### Assigned task
What is the count of lines in the records that include "dialog"? Reply with that number alone.

***** Data supplied *****

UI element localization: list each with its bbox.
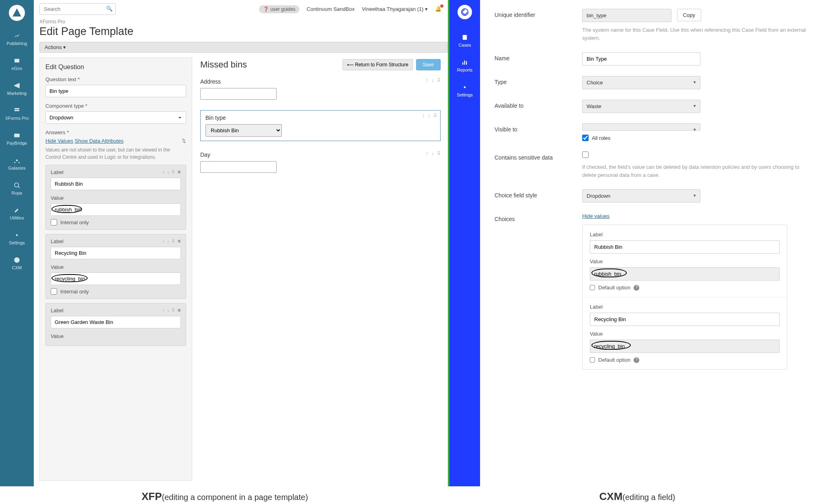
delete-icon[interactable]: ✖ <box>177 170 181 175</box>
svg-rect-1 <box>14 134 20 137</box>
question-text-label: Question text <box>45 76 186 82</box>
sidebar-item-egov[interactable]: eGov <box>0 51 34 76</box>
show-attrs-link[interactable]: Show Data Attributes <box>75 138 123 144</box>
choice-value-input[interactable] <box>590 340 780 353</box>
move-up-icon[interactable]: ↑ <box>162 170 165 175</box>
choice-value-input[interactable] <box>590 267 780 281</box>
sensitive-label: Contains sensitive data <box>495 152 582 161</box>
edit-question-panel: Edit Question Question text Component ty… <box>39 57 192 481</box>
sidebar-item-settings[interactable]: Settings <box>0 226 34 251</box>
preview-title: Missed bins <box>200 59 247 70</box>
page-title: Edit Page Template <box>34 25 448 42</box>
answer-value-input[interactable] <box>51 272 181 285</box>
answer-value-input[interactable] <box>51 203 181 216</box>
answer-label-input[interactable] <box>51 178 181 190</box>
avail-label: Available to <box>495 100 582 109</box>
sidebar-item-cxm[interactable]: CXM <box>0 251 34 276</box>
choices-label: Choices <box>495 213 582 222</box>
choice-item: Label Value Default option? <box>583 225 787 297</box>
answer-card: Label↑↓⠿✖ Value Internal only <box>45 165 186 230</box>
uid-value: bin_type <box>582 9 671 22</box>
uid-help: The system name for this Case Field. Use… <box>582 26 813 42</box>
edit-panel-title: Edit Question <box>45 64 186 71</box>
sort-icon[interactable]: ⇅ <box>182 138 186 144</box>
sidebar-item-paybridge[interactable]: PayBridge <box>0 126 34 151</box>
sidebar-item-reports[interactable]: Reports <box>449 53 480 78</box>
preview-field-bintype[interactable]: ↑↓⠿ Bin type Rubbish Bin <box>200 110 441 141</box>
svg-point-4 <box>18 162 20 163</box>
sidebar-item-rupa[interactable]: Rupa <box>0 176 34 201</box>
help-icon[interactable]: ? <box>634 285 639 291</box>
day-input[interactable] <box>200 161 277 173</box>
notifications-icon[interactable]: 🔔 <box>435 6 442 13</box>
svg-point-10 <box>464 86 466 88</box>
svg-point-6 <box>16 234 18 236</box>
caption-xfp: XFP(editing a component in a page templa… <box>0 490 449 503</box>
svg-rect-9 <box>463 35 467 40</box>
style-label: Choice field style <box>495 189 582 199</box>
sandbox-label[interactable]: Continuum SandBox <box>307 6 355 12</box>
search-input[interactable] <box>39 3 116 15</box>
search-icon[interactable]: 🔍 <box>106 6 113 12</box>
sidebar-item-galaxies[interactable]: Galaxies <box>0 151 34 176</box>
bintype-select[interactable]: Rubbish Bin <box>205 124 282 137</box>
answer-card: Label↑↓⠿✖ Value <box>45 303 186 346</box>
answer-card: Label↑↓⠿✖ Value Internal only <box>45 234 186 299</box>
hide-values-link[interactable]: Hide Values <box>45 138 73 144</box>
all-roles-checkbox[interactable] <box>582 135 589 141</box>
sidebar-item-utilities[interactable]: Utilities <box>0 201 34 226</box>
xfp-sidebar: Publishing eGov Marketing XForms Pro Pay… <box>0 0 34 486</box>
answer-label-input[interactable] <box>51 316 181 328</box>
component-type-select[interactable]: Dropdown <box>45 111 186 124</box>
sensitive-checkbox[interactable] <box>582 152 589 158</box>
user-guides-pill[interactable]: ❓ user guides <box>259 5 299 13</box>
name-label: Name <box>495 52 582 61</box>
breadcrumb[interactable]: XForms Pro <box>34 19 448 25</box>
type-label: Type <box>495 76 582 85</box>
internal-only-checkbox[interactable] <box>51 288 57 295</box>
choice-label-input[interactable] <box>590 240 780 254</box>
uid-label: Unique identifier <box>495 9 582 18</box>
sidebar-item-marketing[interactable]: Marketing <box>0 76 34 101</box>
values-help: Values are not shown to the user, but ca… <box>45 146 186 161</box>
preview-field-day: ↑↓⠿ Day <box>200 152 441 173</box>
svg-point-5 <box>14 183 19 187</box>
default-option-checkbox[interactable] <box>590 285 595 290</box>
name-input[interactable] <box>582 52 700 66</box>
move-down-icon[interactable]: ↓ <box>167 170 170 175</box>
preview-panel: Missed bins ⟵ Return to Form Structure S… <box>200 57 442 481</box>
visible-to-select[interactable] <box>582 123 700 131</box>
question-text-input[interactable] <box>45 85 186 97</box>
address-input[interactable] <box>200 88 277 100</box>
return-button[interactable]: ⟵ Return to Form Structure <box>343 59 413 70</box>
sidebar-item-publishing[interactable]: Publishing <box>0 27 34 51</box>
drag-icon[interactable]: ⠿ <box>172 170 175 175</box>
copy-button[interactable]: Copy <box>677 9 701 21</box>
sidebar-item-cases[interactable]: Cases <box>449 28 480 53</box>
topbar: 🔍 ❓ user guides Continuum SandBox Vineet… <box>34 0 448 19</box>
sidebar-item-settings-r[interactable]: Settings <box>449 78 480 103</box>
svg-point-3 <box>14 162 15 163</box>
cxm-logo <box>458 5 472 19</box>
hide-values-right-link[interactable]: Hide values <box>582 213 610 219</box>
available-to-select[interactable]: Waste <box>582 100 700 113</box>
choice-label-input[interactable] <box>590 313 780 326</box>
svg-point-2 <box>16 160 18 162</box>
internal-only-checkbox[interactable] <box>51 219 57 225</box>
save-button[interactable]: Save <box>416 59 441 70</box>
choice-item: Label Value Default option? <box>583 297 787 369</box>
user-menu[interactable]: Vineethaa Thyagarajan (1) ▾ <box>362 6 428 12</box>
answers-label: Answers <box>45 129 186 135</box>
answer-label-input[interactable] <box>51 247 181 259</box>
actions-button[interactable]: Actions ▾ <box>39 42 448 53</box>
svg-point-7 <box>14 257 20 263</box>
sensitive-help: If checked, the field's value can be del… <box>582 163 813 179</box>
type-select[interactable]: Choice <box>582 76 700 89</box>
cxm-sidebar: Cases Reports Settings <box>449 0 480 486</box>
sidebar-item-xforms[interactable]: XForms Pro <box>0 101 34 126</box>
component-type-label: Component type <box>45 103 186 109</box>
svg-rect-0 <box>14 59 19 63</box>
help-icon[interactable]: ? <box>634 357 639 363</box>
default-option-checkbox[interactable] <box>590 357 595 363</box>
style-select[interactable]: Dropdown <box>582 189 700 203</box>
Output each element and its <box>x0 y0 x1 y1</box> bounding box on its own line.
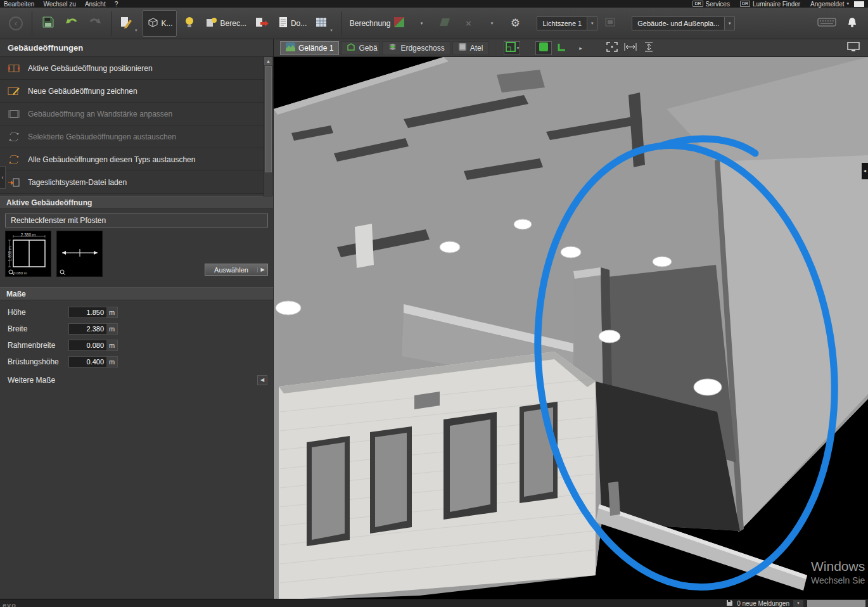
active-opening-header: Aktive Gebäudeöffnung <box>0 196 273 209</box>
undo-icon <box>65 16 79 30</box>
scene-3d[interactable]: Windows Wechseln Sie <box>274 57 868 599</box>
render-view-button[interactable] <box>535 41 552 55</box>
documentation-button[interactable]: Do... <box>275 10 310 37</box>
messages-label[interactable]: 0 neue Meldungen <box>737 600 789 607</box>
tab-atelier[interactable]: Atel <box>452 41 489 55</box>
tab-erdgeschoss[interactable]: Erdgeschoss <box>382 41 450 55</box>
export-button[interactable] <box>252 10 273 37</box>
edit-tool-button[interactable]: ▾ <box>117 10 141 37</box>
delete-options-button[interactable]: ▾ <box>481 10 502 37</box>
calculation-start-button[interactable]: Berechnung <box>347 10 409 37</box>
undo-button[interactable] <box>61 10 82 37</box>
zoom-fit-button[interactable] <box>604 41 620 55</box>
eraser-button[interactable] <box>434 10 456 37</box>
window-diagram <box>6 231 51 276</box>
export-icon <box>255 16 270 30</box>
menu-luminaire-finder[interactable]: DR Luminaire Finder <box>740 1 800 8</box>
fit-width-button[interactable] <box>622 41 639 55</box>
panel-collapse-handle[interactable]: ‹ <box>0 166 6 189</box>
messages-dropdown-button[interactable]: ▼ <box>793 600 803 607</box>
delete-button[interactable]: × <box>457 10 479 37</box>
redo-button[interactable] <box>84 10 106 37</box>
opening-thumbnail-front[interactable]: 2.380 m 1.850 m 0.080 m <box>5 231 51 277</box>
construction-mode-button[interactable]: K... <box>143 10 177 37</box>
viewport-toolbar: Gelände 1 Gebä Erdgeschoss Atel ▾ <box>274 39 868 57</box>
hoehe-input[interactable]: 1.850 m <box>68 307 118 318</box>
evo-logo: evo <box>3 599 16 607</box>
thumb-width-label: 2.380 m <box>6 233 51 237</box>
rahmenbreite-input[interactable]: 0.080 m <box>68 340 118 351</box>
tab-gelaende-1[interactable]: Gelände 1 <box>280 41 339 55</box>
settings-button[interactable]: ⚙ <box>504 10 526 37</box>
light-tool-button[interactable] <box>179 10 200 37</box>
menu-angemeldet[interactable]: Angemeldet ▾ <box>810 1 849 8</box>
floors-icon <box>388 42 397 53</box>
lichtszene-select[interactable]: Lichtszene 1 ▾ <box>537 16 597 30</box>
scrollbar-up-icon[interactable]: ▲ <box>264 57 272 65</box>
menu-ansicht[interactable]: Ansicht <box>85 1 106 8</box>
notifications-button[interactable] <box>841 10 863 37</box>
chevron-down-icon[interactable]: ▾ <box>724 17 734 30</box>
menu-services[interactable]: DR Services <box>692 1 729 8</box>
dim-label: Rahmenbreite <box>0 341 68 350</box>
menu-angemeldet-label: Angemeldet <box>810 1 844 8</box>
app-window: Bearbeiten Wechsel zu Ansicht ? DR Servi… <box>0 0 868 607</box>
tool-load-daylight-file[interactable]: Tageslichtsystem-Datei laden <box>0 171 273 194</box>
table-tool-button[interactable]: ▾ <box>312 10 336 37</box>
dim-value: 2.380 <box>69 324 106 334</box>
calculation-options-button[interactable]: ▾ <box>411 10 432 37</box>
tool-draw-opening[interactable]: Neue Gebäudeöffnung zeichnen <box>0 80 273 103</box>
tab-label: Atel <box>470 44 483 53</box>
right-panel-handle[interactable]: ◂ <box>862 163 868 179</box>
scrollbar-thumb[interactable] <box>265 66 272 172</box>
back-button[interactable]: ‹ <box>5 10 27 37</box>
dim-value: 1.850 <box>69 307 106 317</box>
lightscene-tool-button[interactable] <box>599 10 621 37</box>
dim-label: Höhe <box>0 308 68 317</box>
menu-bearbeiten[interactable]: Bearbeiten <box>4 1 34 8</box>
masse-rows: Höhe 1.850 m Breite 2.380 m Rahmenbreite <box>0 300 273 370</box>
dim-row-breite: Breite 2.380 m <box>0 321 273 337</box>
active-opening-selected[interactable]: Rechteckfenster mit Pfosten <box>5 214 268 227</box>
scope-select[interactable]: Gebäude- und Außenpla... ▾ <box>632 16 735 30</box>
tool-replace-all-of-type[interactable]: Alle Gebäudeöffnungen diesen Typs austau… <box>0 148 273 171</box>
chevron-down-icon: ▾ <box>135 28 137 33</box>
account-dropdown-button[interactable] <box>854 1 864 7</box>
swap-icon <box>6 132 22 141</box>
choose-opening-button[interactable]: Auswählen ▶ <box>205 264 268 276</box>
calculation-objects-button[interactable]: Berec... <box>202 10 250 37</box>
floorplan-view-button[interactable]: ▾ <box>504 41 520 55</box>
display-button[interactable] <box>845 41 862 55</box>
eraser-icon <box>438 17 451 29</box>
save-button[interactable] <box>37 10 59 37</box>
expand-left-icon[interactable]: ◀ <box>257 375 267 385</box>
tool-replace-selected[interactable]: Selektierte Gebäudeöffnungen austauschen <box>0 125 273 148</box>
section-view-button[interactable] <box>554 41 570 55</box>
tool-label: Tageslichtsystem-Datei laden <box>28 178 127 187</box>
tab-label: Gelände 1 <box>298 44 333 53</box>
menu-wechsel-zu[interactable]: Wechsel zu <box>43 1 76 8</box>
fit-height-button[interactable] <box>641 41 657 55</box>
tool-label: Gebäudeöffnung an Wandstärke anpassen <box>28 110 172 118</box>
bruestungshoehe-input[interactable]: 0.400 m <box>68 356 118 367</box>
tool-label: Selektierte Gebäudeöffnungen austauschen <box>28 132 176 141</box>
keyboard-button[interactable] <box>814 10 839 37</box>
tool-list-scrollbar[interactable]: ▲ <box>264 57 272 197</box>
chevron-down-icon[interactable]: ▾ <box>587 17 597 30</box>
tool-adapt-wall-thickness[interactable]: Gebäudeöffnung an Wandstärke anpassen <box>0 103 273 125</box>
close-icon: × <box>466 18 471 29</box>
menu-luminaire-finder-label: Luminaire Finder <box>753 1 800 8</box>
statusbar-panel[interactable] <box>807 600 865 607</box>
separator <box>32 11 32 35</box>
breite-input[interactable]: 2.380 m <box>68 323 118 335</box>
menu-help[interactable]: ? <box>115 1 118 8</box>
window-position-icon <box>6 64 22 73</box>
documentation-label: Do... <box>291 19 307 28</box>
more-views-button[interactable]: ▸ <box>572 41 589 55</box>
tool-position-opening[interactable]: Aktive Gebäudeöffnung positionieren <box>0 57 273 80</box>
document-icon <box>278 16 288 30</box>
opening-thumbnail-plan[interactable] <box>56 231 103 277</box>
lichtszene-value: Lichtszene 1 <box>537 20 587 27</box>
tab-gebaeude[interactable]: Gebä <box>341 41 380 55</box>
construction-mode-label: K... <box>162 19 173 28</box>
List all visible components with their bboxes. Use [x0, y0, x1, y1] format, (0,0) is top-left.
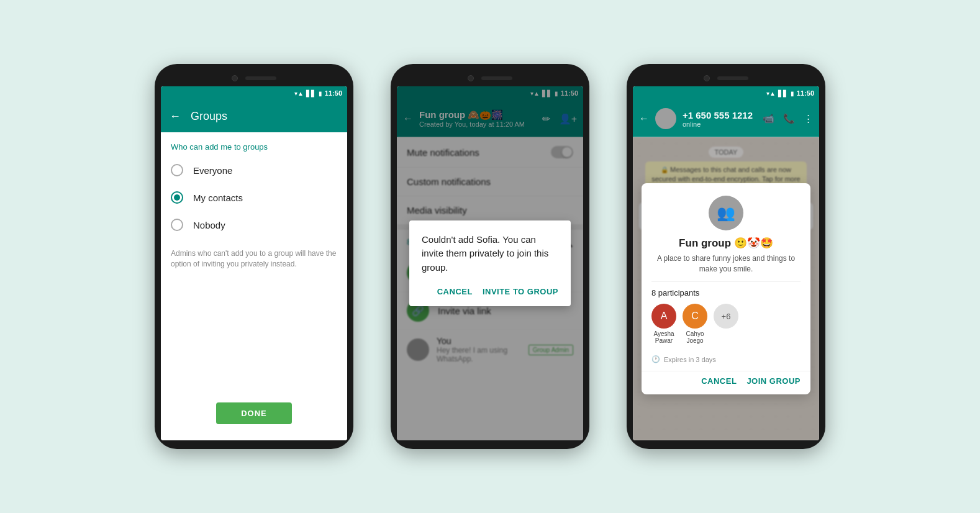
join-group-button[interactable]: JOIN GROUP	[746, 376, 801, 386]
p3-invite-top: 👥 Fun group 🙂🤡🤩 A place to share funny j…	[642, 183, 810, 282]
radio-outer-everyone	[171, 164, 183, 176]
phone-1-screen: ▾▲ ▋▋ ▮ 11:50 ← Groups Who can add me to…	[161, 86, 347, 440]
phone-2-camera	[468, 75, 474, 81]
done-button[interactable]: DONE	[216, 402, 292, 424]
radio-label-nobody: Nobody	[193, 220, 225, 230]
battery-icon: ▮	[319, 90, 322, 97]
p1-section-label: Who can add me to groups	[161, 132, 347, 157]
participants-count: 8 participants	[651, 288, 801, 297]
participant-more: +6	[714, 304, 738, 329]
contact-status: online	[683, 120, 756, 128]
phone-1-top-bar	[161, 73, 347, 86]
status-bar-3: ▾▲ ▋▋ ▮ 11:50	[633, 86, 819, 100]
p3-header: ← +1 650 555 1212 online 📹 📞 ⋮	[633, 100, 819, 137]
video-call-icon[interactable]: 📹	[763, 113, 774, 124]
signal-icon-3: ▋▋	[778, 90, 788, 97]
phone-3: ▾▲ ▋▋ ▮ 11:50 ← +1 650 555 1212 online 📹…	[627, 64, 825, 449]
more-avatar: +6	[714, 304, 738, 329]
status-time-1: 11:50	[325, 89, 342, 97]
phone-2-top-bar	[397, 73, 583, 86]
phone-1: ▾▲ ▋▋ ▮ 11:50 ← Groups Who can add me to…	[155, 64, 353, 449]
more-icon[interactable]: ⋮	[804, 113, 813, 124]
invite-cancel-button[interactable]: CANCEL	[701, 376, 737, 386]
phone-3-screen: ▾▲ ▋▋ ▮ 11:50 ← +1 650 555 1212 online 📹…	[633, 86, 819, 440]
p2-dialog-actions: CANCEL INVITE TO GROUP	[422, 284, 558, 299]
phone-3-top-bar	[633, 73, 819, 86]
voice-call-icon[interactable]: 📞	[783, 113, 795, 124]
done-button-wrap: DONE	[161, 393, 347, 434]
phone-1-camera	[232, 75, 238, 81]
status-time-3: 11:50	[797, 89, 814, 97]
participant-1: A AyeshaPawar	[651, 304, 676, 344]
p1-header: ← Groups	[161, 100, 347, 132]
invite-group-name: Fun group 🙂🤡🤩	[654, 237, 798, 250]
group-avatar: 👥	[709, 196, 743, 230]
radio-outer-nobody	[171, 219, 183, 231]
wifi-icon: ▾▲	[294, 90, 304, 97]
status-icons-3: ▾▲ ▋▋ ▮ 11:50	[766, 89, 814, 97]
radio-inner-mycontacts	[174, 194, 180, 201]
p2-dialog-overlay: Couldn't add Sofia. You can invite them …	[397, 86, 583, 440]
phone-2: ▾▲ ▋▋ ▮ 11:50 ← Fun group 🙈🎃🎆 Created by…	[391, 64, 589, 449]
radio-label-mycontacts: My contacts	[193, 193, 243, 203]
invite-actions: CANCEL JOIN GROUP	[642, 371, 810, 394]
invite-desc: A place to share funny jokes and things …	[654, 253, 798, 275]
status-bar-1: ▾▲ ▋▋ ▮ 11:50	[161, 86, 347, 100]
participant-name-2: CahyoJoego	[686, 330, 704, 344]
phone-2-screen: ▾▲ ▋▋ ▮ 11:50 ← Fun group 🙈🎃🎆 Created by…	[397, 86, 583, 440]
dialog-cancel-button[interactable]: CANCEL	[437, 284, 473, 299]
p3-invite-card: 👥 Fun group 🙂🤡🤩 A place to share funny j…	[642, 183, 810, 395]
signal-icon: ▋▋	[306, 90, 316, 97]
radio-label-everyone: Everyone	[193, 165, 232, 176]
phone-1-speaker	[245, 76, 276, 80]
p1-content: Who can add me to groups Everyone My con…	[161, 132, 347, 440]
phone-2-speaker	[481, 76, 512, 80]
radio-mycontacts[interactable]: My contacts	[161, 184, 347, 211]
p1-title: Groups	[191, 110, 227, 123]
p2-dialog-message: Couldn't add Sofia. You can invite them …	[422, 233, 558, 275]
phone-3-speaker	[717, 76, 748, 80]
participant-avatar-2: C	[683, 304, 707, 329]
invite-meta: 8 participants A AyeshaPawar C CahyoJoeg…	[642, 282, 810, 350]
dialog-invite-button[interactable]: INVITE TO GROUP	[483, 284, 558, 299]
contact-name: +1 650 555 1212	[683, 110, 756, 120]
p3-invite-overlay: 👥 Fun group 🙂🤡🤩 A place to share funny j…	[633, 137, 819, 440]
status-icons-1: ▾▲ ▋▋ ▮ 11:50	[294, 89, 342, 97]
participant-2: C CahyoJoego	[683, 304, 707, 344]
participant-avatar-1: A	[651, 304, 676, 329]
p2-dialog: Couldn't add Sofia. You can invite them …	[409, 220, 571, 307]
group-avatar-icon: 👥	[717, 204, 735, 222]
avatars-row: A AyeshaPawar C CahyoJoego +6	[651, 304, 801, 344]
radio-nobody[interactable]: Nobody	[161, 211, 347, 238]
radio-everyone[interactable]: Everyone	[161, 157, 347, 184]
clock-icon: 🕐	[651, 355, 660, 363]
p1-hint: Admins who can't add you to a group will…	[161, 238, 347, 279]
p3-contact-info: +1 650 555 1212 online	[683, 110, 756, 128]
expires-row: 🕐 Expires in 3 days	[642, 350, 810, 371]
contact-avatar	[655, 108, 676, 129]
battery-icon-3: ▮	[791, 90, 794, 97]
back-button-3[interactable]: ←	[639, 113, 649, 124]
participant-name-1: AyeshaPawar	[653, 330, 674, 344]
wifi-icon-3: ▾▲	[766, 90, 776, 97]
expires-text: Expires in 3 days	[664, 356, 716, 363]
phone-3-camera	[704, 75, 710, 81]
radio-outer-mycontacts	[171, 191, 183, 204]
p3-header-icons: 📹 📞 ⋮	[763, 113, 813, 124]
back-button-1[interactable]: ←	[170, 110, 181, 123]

*****

### Your solution
6